**YOUR ASSIGNMENT:**
The listing below should be printed exactly, though its pictures must not be.

**DATA SHOWN:**
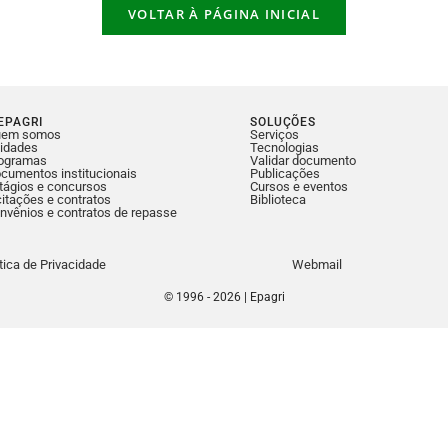
VOLTAR À PÁGINA INICIAL
EPAGRI
SOLUÇÕES
uem somos
Serviços
idades
Tecnologias
ogramas
Validar documento
cumentos institucionais
Publicações
tágios e concursos
Cursos e eventos
citações e contratos
Biblioteca
nvênios e contratos de repasse
ítica de Privacidade
Webmail
© 1996 - 2026 | Epagri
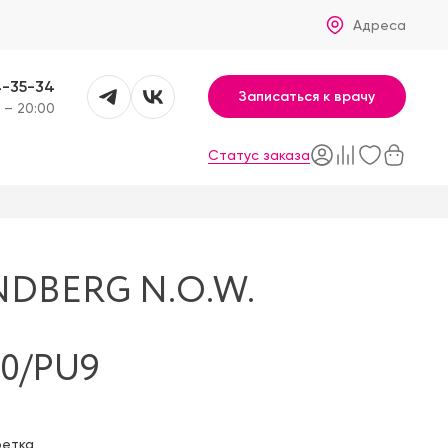
Адреса
4-35-34
Записаться к врачу
 – 20:00
Статус заказа
NDBERG N.O.W.
40/PU9
фетка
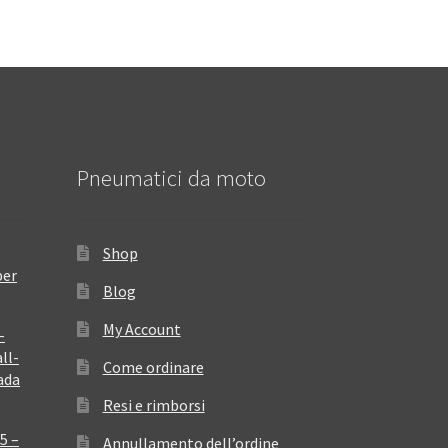
Pneumatici da moto
Shop
per
Blog
My Account
–
ll-
Come ordinare
ada
Resi e rimborsi
5 –
Annullamento dell’ordine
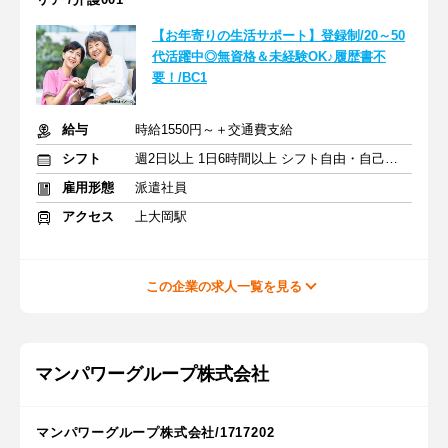
【お年寄りの生活サポート】登録制/20～50
代活躍中◎無資格＆未経験OK♪履歴書不
要！/BC1
給与
時給1550円～＋交通費支給
シフト
週2日以上 1日6時間以上 シフト自由・自己申告
雇用形態
派遣社員
アクセス
上大岡駅
この企業の求人一覧を見る
マンパワーグループ株式会社
マンパワーグループ株式会社/1717202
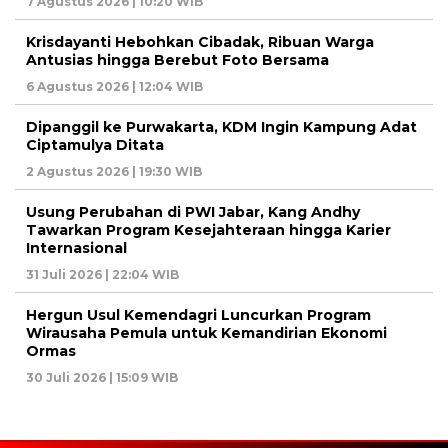
7 Agustus 2026 | 10:20 WIB
Krisdayanti Hebohkan Cibadak, Ribuan Warga
Antusias hingga Berebut Foto Bersama
6 Agustus 2026 | 12:04 WIB
Dipanggil ke Purwakarta, KDM Ingin Kampung Adat
Ciptamulya Ditata
2 Agustus 2026 | 19:30 WIB
Usung Perubahan di PWI Jabar, Kang Andhy
Tawarkan Program Kesejahteraan hingga Karier
Internasional
31 Juli 2026 | 22:04 WIB
Hergun Usul Kemendagri Luncurkan Program
Wirausaha Pemula untuk Kemandirian Ekonomi
Ormas
30 Juli 2026 | 15:09 WIB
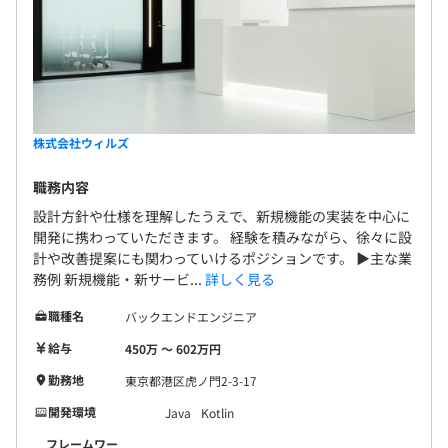
新規の案件では、まずチームリーダーを中心に要件定義を
おこない、その内容をメンバーへていねいに共有しながら
開発を進めていきます。
チーム構成はリーダーを含めて2〜3名と少人数で、メン
バーはすべてエンジニアです。プロジェクトの期間は、2
株式会社ウィルズ
週間程度の短期のものから、じっくり取り組む4カ月程度
のものまで、案件の規模に応じて柔軟に対応しています。
職務内容
設計方針や仕様を理解したうえで、新規機能の実装を中心に
開発に携わっていただきます。 経験を積みながら、徐々に設
計や改善提案にも関わっていけるポジションです。 ▶主な業
務例 新規機能・新サービ...
詳しく見る
職種名
バックエンドエンジニア
給与
450万 〜 602万円
勤務地
東京都港区虎ノ門2-3-17
開発環境
Java
Kotlin
フレームワー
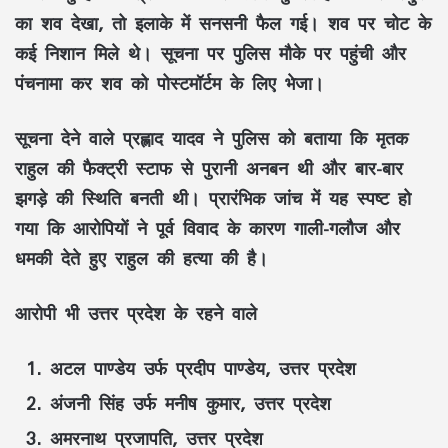
का शव देखा, तो इलाके में सनसनी फैल गई। शव पर चोट के
कई निशान मिले थे। सूचना पर पुलिस मौके पर पहुंची और
पंचनामा कर शव को पोस्टमॉर्टम के लिए भेजा।
सूचना देने वाले प्रह्लाद यादव ने पुलिस को बताया कि मृतक
राहुल की फैक्ट्री स्टाफ से पुरानी अनबन थी और बार-बार
झगड़े की स्थिति बनती थी। प्रारंभिक जांच में यह स्पष्ट हो
गया कि आरोपियों ने पूर्व विवाद के कारण गाली-गलौज और
धमकी देते हुए राहुल की हत्या की है।
आरोपी भी उत्तर प्रदेश के रहने वाले
अटल पाण्डेय उर्फ प्रदीप पाण्डेय, उत्तर प्रदेश
अंजनी सिंह उर्फ मनीष कुमार, उत्तर प्रदेश
अमरनाथ प्रजापति, उत्तर प्रदेश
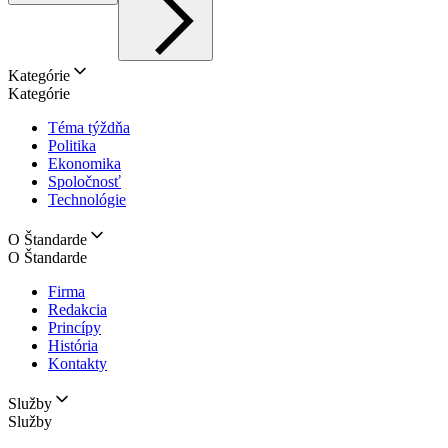
Kategórie
Kategórie
Téma týždňa
Politika
Ekonomika
Spoločnosť
Technológie
O Štandarde
O Štandarde
Firma
Redakcia
Princípy
História
Kontakty
Služby
Služby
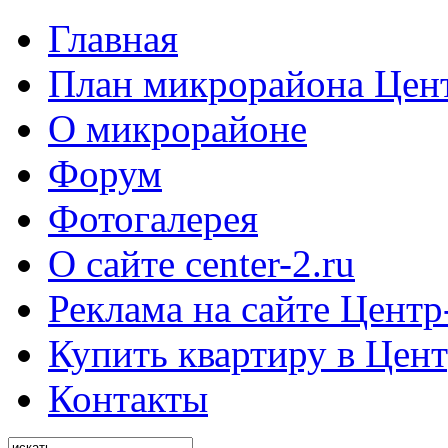
Главная
План микрорайона Цен
О микрорайоне
Форум
Фотогалерея
О сайте center-2.ru
Реклама на сайте Центр
Купить квартиру в Цент
Контакты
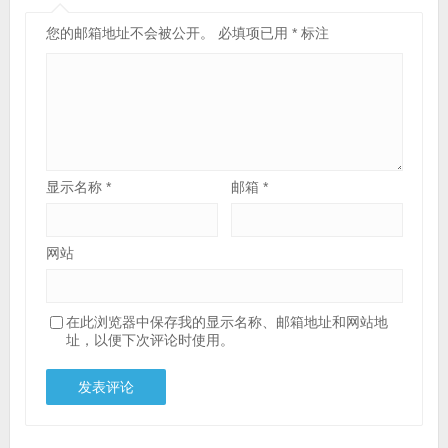
您的邮箱地址不会被公开。
必填项已用
*
标注
显示名称
*
邮箱
*
网站
在此浏览器中保存我的显示名称、邮箱地址和网站地
址，以便下次评论时使用。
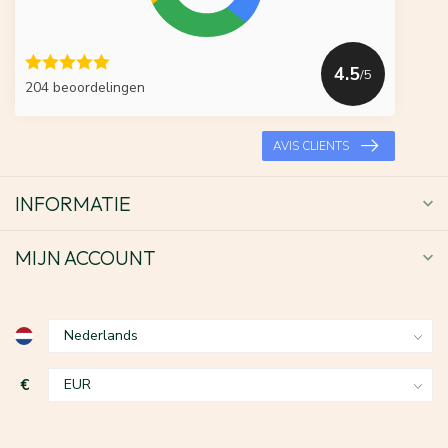
4.5
/5
204 beoordelingen
AVIS CLIENTS
INFORMATIE
MIJN ACCOUNT
€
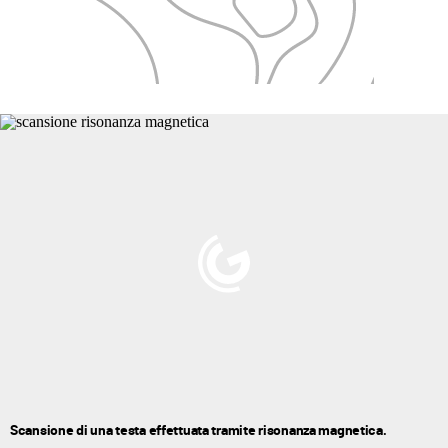
Scansione di una testa effettuata tramite risonanza magnetica.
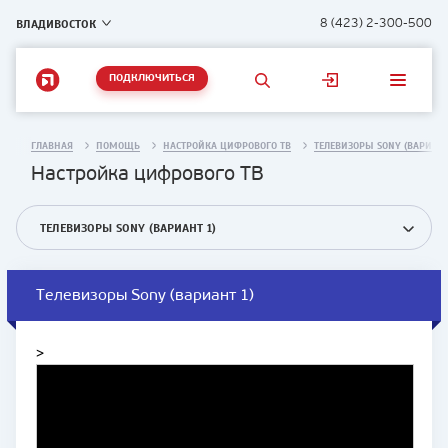
ВЛАДИВОСТОК
8 (423) 2-300-500
ПОДКЛЮЧИТЬСЯ
ГЛАВНАЯ
ПОМОЩЬ
НАСТРОЙКА ЦИФРОВОГО ТВ
ТЕЛЕВИЗОРЫ SONY (ВАРИАНТ
Настройка цифрового ТВ
ТЕЛЕВИЗОРЫ SONY (ВАРИАНТ 1)
Телевизоры Sony (вариант 1)
>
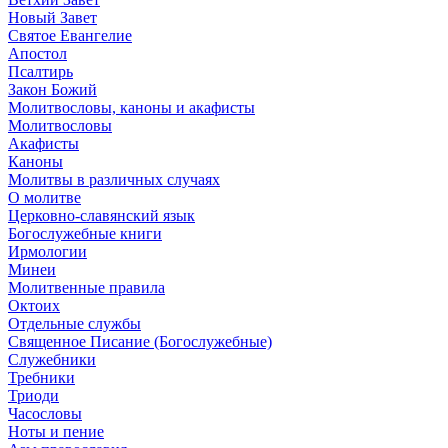
Новый Завет
Святое Евангелие
Апостол
Псалтирь
Закон Божий
Молитвословы, каноны и акафисты
Молитвословы
Акафисты
Каноны
Молитвы в различных случаях
О молитве
Церковно-славянский язык
Богослужебные книги
Ирмологии
Минеи
Молитвенные правила
Октоих
Отдельные службы
Священное Писание (Богослужебные)
Служебники
Требники
Триоди
Часословы
Ноты и пение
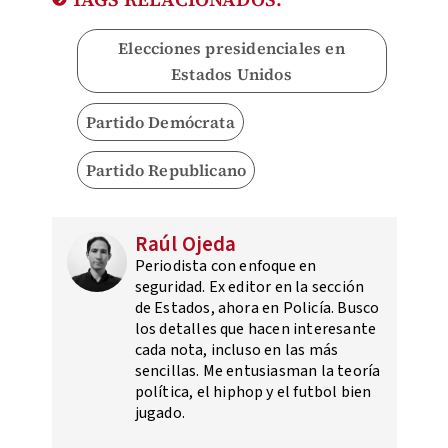
Elecciones presidenciales en
Estados Unidos
Partido Demócrata
Partido Republicano
Raúl Ojeda
Periodista con enfoque en
seguridad. Ex editor en la sección
de Estados, ahora en Policía. Busco
los detalles que hacen interesante
cada nota, incluso en las más
sencillas. Me entusiasman la teoría
política, el hiphop y el futbol bien
jugado.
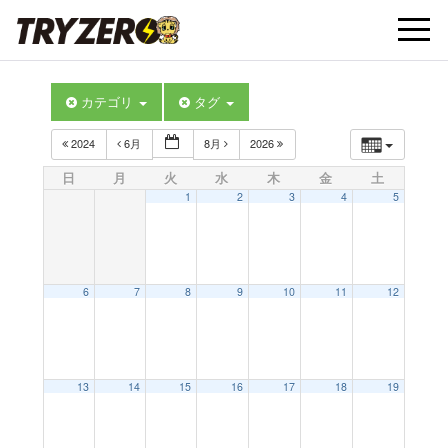
t
カテゴリ
タグ
o
2024
6月
8月
2026
g
日
月
火
水
木
金
土
1
2
3
4
5
g
l
6
7
8
9
10
11
12
e
13
14
15
16
17
18
19
n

**EXPECTED ANSWER:**
VOLTAR À PÁGINA INICIAL
EPAGRI
SOLUÇÕES
uem somos
Serviços
idades
Tecnologias
ogramas
Validar documento
cumentos institucionais
Publicações
tágios e concursos
Cursos e eventos
citações e contratos
Biblioteca
nvênios e contratos de repasse
ítica de Privacidade
Webmail
© 1996 - 2026 | Epagri
Адреса
4-35-34
Записаться к врачу
 – 20:00
Статус заказа
NDBERG N.O.W.
40/PU9
фетка
Pneumatici da moto
Shop
per
Blog
My Account
–
ll-
Come ordinare
ada
Resi e rimborsi
5 –
Annullamento dell’ordine
【お年寄りの生活サポート】登録制/20～50
代活躍中◎無資格＆未経験OK♪履歴書不
要！/BC1
給与
時給1550円～＋交通費支給
シフト
週2日以上 1日6時間以上 シフト自由・自己申告
雇用形態
派遣社員
アクセス
上大岡駅
この企業の求人一覧を見る
マンパワーグループ株式会社
マンパワーグループ株式会社/1717202
7 Agustus 2026 | 10:20 WIB
Krisdayanti Hebohkan Cibadak, Ribuan Warga
Antusias hingga Berebut Foto Bersama
6 Agustus 2026 | 12:04 WIB
Dipanggil ke Purwakarta, KDM Ingin Kampung Adat
Ciptamulya Ditata
2 Agustus 2026 | 19:30 WIB
Usung Perubahan di PWI Jabar, Kang Andhy
Tawarkan Program Kesejahteraan hingga Karier
Internasional
31 Juli 2026 | 22:04 WIB
Hergun Usul Kemendagri Luncurkan Program
Wirausaha Pemula untuk Kemandirian Ekonomi
Ormas
30 Juli 2026 | 15:09 WIB
新規の案件では、まずチームリーダーを中心に要件定義を
おこない、その内容をメンバーへていねいに共有しながら
開発を進めていきます。
チーム構成はリーダーを含めて2〜3名と少人数で、メン
バーはすべてエンジニアです。プロジェクトの期間は、2
株式会社ウィルズ
週間程度の短期のものから、じっくり取り組む4カ月程度
のものまで、案件の規模に応じて柔軟に対応しています。
職務内容
設計方針や仕様を理解したうえで、新規機能の実装を中心に
開発に携わっていただきます。 経験を積みながら、徐々に設
計や改善提案にも関わっていけるポジションです。 ▶主な業
務例 新規機能・新サービ...
詳しく見る
職種名
バックエンドエンジニア
給与
450万 〜 602万円
勤務地
東京都港区虎ノ門2-3-17
開発環境
Java
Kotlin
フレームワー
का शव देखा, तो इलाके में सनसनी फैल गई। शव पर चोट के
कई निशान मिले थे। सूचना पर पुलिस मौके पर पहुंची और
पंचनामा कर शव को पोस्टमॉर्टम के लिए भेजा।
सूचना देने वाले प्रह्लाद यादव ने पुलिस को बताया कि मृतक
राहुल की फैक्ट्री स्टाफ से पुरानी अनबन थी और बार-बार
झगड़े की स्थिति बनती थी। प्रारंभिक जांच में यह स्पष्ट हो
गया कि आरोपियों ने पूर्व विवाद के कारण गाली-गलौज और
धमकी देते हुए राहुल की हत्या की है।
आरोपी भी उत्तर प्रदेश के रहने वाले
अटल पाण्डेय उर्फ प्रदीप पाण्डेय, उत्तर प्रदेश
अंजनी सिंह उर्फ मनीष कुमार, उत्तर प्रदेश
अमरनाथ प्रजापति, उत्तर प्रदेश
Kategórie
Kategórie
Téma týždňa
Politika
Ekonomika
Spoločnosť
Technológie
O Štandarde
O Štandarde
Firma
Redakcia
Princípy
História
Kontakty
Služby
Služby
Главная
План микрорайона Цен
О микрорайоне
Форум
Фотогалерея
О сайте center-2.ru
Реклама на сайте Центр
Купить квартиру в Цент
Контакты
您的邮箱地址不会被公开。
必填项已用
*
标注
显示名称
*
邮箱
*
网站
在此浏览器中保存我的显示名称、邮箱地址和网站地
址，以便下次评论时使用。
4.5
/5
204 beoordelingen
AVIS CLIENTS
INFORMATIE
MIJN ACCOUNT
€
Scansione di una testa effettuata tramite risonanza magnetica.
ВЛАДИВОСТОК
8 (423) 2-300-500
ПОДКЛЮЧИТЬСЯ
ГЛАВНАЯ
ПОМОЩЬ
НАСТРОЙКА ЦИФРОВОГО ТВ
ТЕЛЕВИЗОРЫ SONY (ВАРИАНТ
Настройка цифрового ТВ
ТЕЛЕВИЗОРЫ SONY (ВАРИАНТ 1)
Телевизоры Sony (вариант 1)
>
Новый Завет
Святое Евангелие
Апостол
Псалтирь
Закон Божий
Молитвословы, каноны и акафисты
Молитвословы
Акафисты
Каноны
Молитвы в различных случаях
О молитве
Церковно-славянский язык
Богослужебные книги
Ирмологии
Минеи
Молитвенные правила
Октоих
Отдельные службы
Священное Писание (Богослужебные)
Служебники
Требники
Триоди
Часословы
Ноты и пение
Elecciones presidenciales en
Estados Unidos
Partido Demócrata
Partido Republicano
Raúl Ojeda
Periodista con enfoque en
seguridad. Ex editor en la sección
de Estados, ahora en Policía. Busco
los detalles que hacen interesante
cada nota, incluso en las más
sencillas. Me entusiasman la teoría
política, el hiphop y el futbol bien
jugado.
t
カテゴリ
タグ
o
2024
6月
8月
2026
g
日
月
火
水
木
金
土
1
2
3
4
5
g
l
6
7
8
9
10
11
12
e
13
14
15
16
17
18
19
n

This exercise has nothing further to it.